Vor einigen Wochen hätte kaum jemand gedacht, dass auch Schwarz-Gelb versuchen wird, den Wiedereinstieg in den Atomausstieg zu schaffen – mal abgesehen von schwarz-gelber Symbolpolitik: Wie müsste jetzt eine echte Energiewende aussehen?

Ein wichtiger Schritt wäre die Wiederaufnahme der Energiewende, die es ja vor der Laufzeitverlängerung und vor Schwarz-Gelb längst gegeben hat. Die Bundesregierung hat nicht nur die Laufzeiten der ältesten Schrottmeiler verlängert, sondern ganz viele unserer Maßnahmen für Energieeffizienz und für Erneuerbare Energien gestoppt, gekürzt und gestrichen. Schwarz-Gelb hat die sozialdemokratische Erfolgsstory „Mehr Klimaschutz, mehr Arbeitsplätze“ damit massiv beschädigt.

Umweltminister Röttgen und Wirtschaftsminister Brüderle rühmen sich aber damit, im vergangenen Herbst das erste langfristig angelegte Energiekonzept für Deutschland aufgestellt zu haben. Widerspruch von Ihnen als Sozialdemokrat?

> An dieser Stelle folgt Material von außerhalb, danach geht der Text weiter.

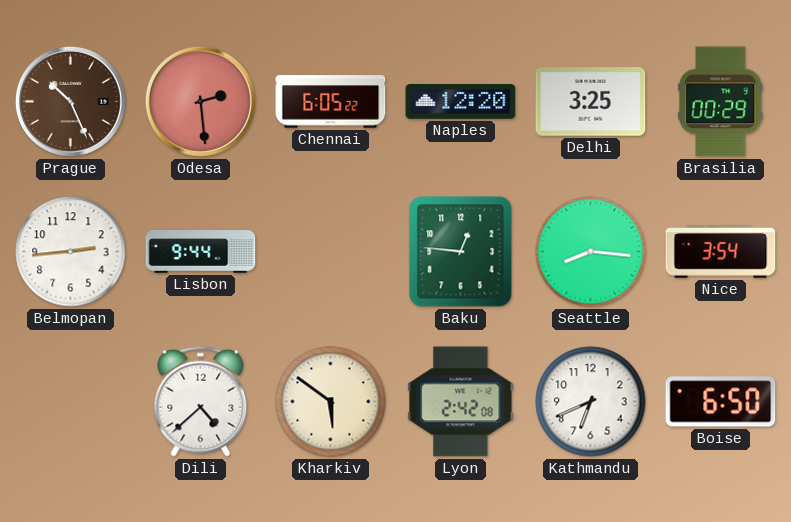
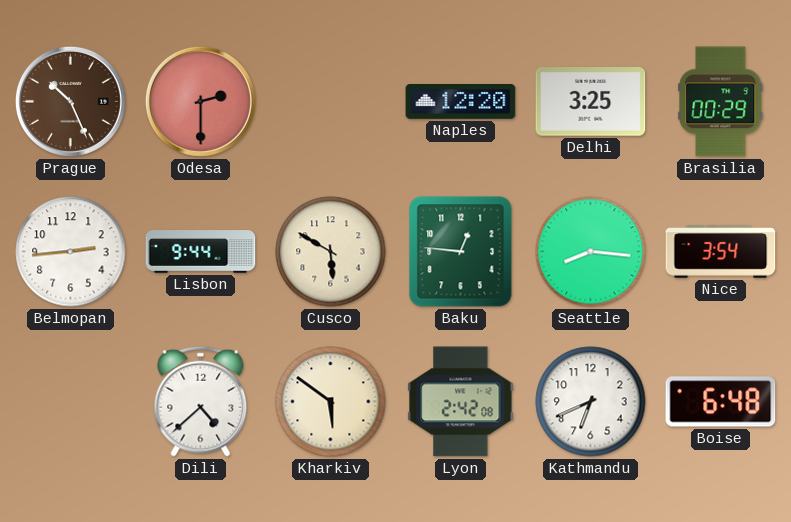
Odesa: 2:29 -> 2:30
Chennai: 6:05 -> none
Cusco: none -> 5:50
Boise: 6:50 -> 6:48
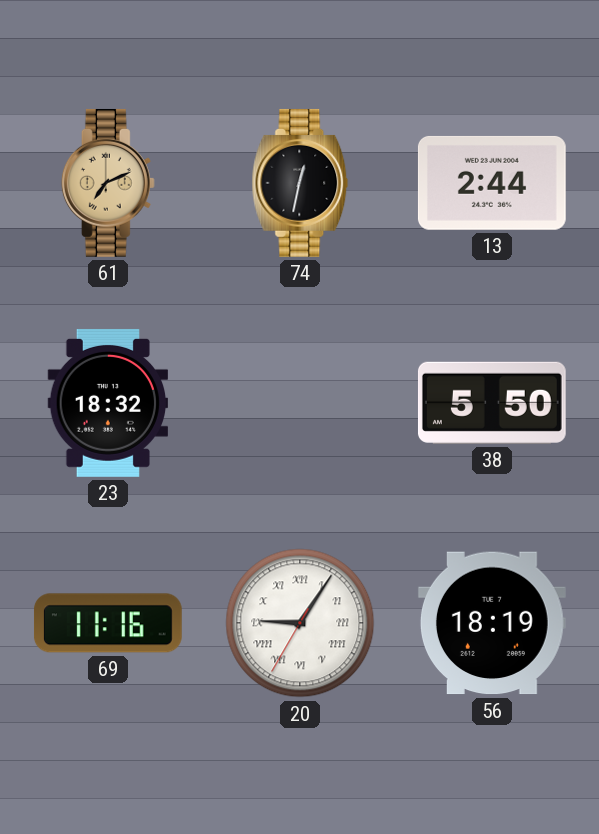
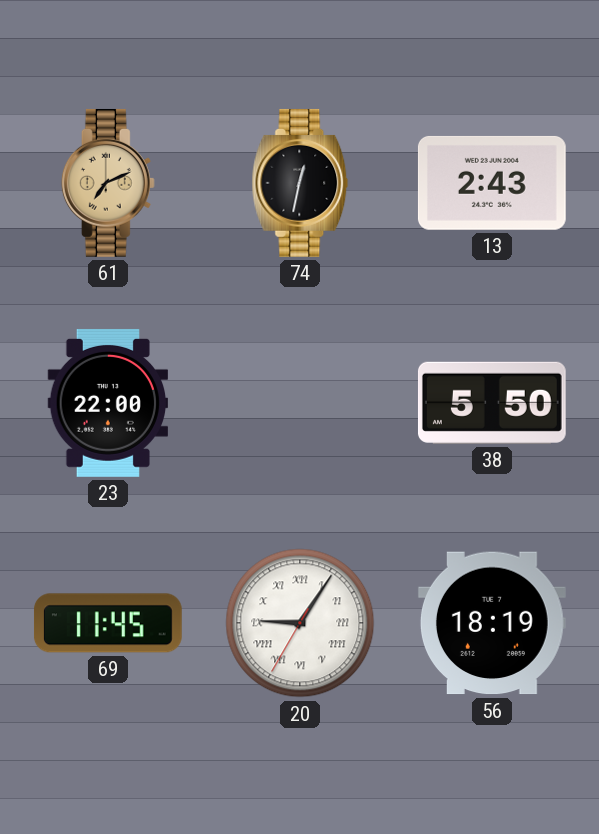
13: 2:44 -> 2:43
23: 18:32 -> 22:00
69: 11:16 -> 11:45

Minister Röttgen sollten wir mal zur Eiskunstlauf-WM schicken. Jemand, der in ein und derselben politischen Angelegenheit vierfache und fünffache Toeloops drehen kann, könnte Deutschland da ganz gut repräsentieren. Röttgen vertritt mit Verve und weit ausholenden Gesten innerhalb von 24 Stunden völlig gegensätzliche Positionen. Das so genannte Energiekonzept der Bundesregierung war eine Laufzeitverlängerung für die Atomkonzerne, garniert mit ein paar Stichworten außen rum. Mehr nicht. Wichtige Aspekte haben völlig gefehlt.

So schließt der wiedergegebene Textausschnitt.